Minha filha tem um adormecer difícil. Sempre imagina algo antes de dormir e me pede histórias. Certa noite, quis saber se o mundo inteiro dormia com ela. Disse-lhe que muitos fazem isso: procuram um sonho e o encontram no sono. A menina decidiu que queria ver a lua; as tradições antigas diziam que ela lamenta a perda da luz solar, e isso a encantou.

Deitada, pediu que eu soprasse um sonho para ela. Encostou a cabeça no meu peito e adormeceu. Sonhou que buscava a lua e que, ao alcançá-la, ambas se olhavam como quem se reconhece. Mas algo a assustou: a lua não tinha nome, apenas um brilho preso a um medo antigo. Ao ouvir o choro da menina, a lua também chorou, revelando que temia ser esquecida.

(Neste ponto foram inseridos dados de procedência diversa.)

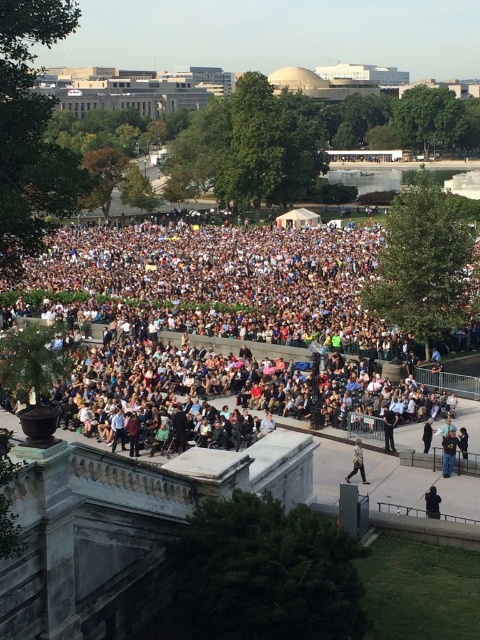 Please look at the image. There is a point marked at coordinates (231, 317). Which object from the list below is located at that point? The options are white cloth crowd at center, tiered stone steps, buildings with dome, trees.

The point marked at coordinates (231, 317) corresponds to the white cloth crowd at center.

You are a photographer at the event and want to capture both the white cloth crowd at center and the black fabric jacket at center in a single shot. Given that your camera has a maximum focus range of 50 meters, will you be able to focus on both subjects simultaneously?

The white cloth crowd at center is 50.76 meters from the black fabric jacket at center. Since the distance between them exceeds the camera maximum focus range of 50 meters, you cannot focus on both subjects simultaneously.

You are a photographer at the event and need to capture a photo that includes both the white cloth crowd at center and the black leather jacket at lower right. Given that your camera has a maximum focus range of 150 feet, will you be able to fit both subjects in the same frame without moving closer?

The distance between the white cloth crowd at center and the black leather jacket at lower right is 167.40 feet. Since your camera can only focus up to 150 feet, you won not be able to capture both subjects in the same frame without moving closer. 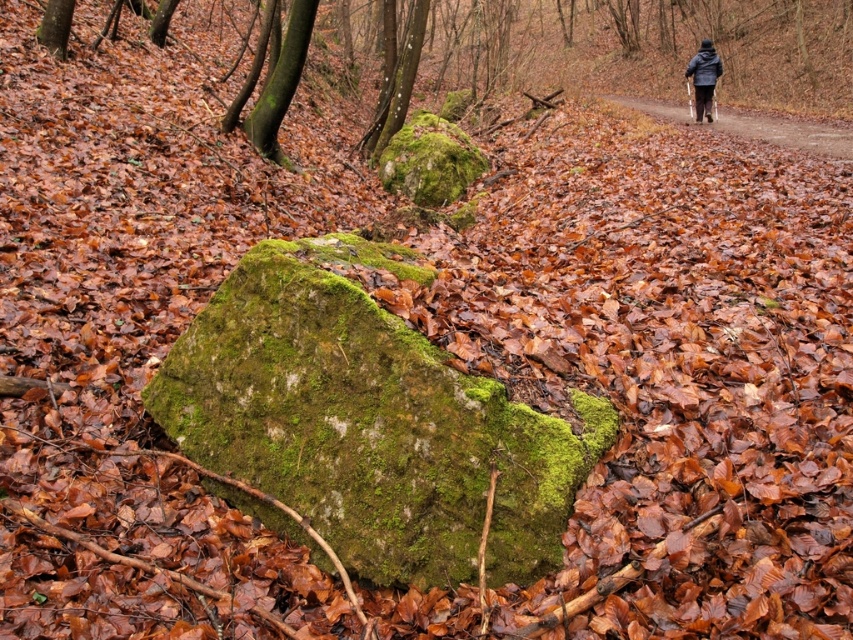 You are a hiker who wants to take a photo of the green mossy rock at center and the brown dirt path at center. Which object should you focus on first if you want to capture both in a single frame without moving the camera?

You should focus on the green mossy rock at center first because it is shorter than the brown dirt path at center, allowing both to be in the frame simultaneously.

You are a hiker trying to follow the narrow dirt path in the autumn forest. You notice the brown dirt path at center and the dark blue jacket at upper right. Which object is wider?

The brown dirt path at center is wider than the dark blue jacket at upper right according to the description.

You are planning to place a small decorative statue on the green mossy rock at center. Considering the size of the dark blue jacket at upper right, can you determine if the rock is wide enough to accommodate the statue?

The green mossy rock at center is wider than the dark blue jacket at upper right. Since the jacket is smaller than the rock, the statue should fit comfortably on the rock. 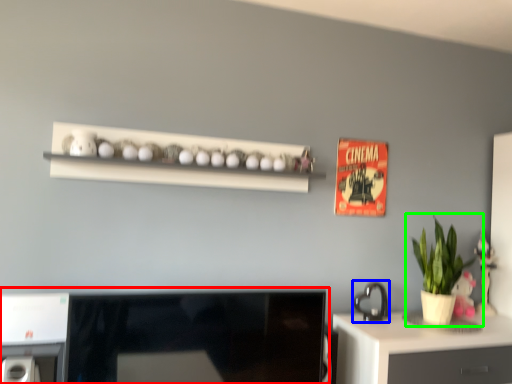 Question: Estimate the real-world distances between objects in this image. Which object is farther from desktop (highlighted by a red box), appliance (highlighted by a blue box) or houseplant (highlighted by a green box)?

Choices:
 (A) appliance
 (B) houseplant

Answer: (B) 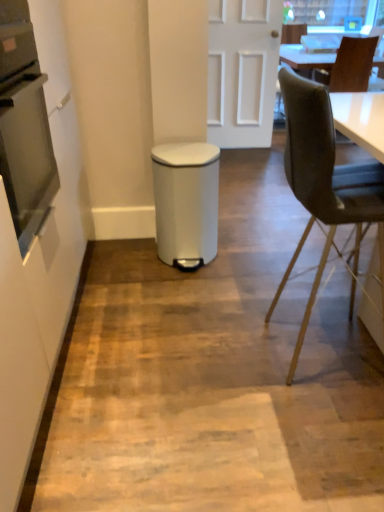 You are a GUI agent. You are given a task and a screenshot of the screen. Output one action in this format:
    pyautogui.click(x=<x>, y=<y>)
    Task: Click on the free space to the left of velvet black chair at right, positioned as the first chair in front-to-back order
    The image size is (384, 512).
    Given the screenshot: What is the action you would take?
    pyautogui.click(x=216, y=348) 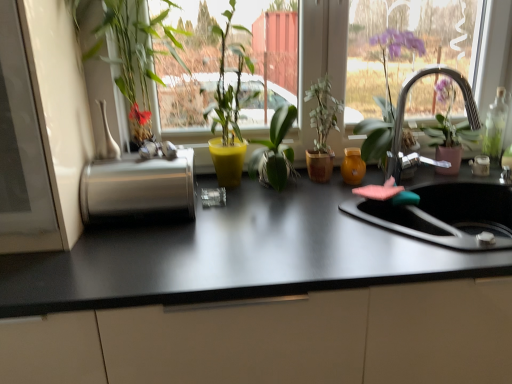 Question: Is brushed metal paper towel holder at left bigger or smaller than silver metallic faucet at upper right?

Choices:
 (A) small
 (B) big

Answer: (B)

Question: In the image, is brushed metal paper towel holder at left on the left side or the right side of silver metallic faucet at upper right?

Choices:
 (A) right
 (B) left

Answer: (B)

Question: Based on their relative distances, which object is nearer to the white glossy vase at upper left, the 1th vase when ordered from front to back?

Choices:
 (A) matte white vase at left, which appears as the 1th houseplant when viewed from the left
 (B) black matte countertop at center
 (C) transparent glass window at center
 (D) green matte plant at center, which is the first houseplant in right-to-left order
 (E) matte yellow pot at center, positioned as the 3th houseplant in right-to-left order

Answer: (A)

Question: Which object is positioned farthest from the transparent glass bottle at right?

Choices:
 (A) green matte plant at center, which is the first houseplant in right-to-left order
 (B) pink sponge at right
 (C) translucent amber glass at sink right, which is the 1th vase from right to left
 (D) white glossy vase at upper left, the 1th vase when ordered from front to back
 (E) transparent glass window at center

Answer: (D) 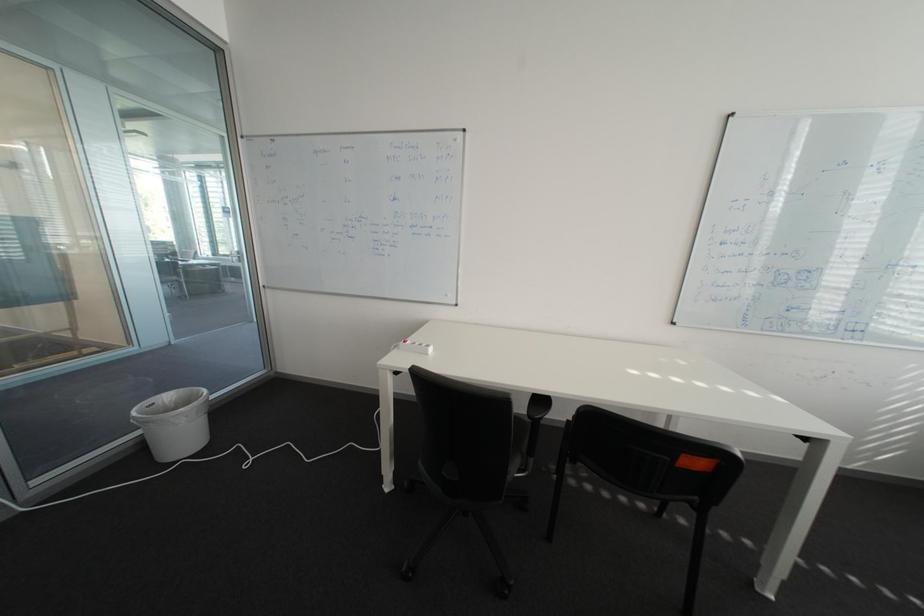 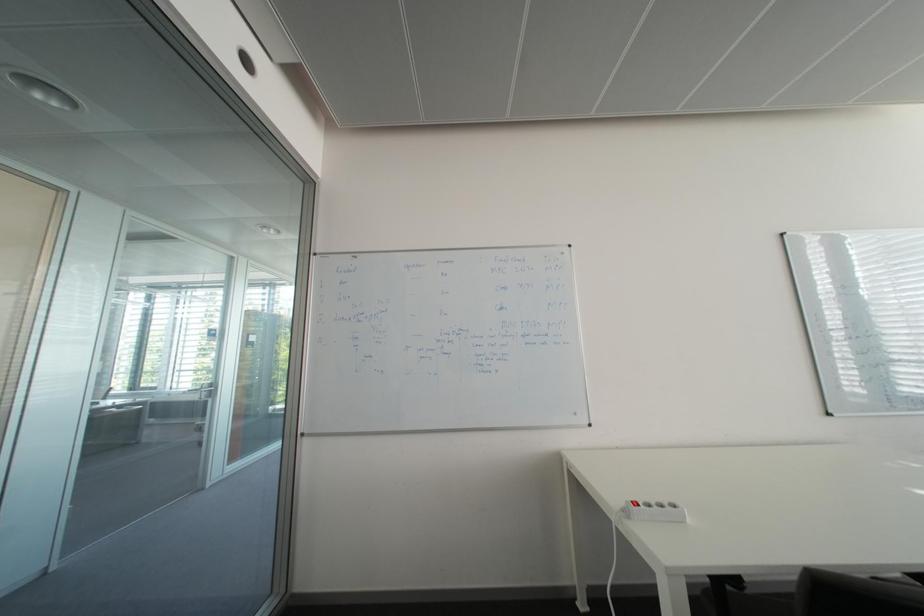 Question: Which direction would the cameraman need to move to produce the second image? Reply with the corresponding letter.

Choices:
 (A) Left
 (B) Right
 (C) Forward
 (D) Backward

Answer: (A) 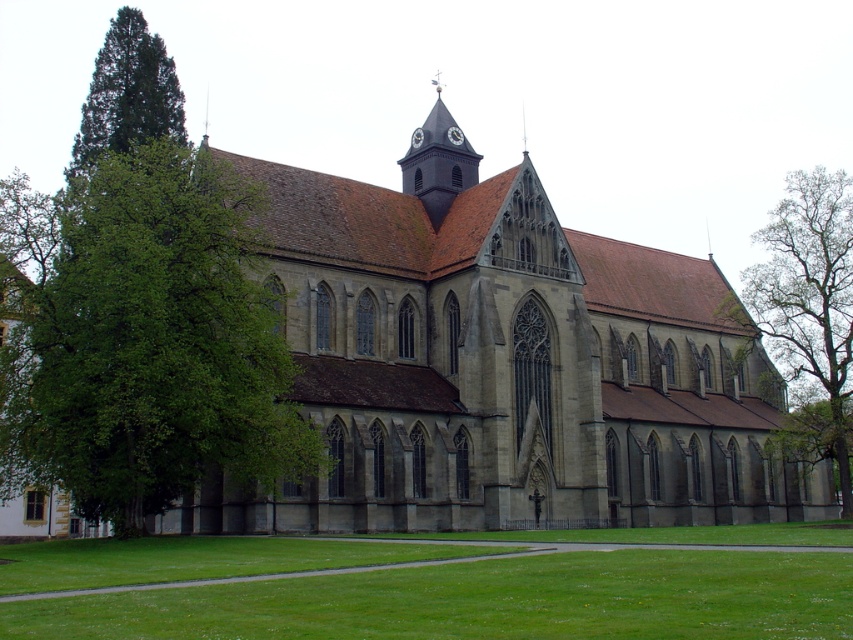 You are standing in front of the church and want to take a photo of the smooth brown clock tower at upper center without the green leafy tree at right blocking the view. Where should you position yourself relative to the tree?

You should position yourself to the left of the green leafy tree at right so that the tree is out of the frame, allowing a clear view of the smooth brown clock tower at upper center.

You are standing on the green lawn in front of the historic church. You see the green coniferous tree at left and the smooth brown clock tower at upper center. Which object is closer to you?

The green coniferous tree at left is closer to you because it is in front of the smooth brown clock tower at upper center.

You are a landscape architect planning to add a new pathway between the green leafy tree at right and the smooth brown clock tower at upper center. Since the pathway should be wide enough to accommodate a 3 meter wide cart, can you confirm if the space between them is sufficient?

The green leafy tree at right is wider than the smooth brown clock tower at upper center. However, the description only provides information about their widths relative to each other, not the actual distance between them. Without knowing the exact distance between the two objects, it is impossible to determine if the pathway will be wide enough for a 3 meter wide cart.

No sonho, choraram juntas, e uma pequena ave surgiu, feita de ecos da própria lua. A ave pediu que a menina cantasse para espantar o silêncio. A menina cantou, e a lua, aos poucos, recuperou sua luz. Era o canto mais lindo que alguém já ouvira em todo o universo. Então, libertou a ave que saíra dela mesma e que agora voava sobre a noite renovada.

Quando acordou, minha filha me contou que tinha visto a lua mais bonita do mundo. Disse que a canção que sonhara ainda ecoava dentro dela. Sorriu com a certeza simples das crianças: a de que algumas belezas só aparecem para quem as sonha primeiro.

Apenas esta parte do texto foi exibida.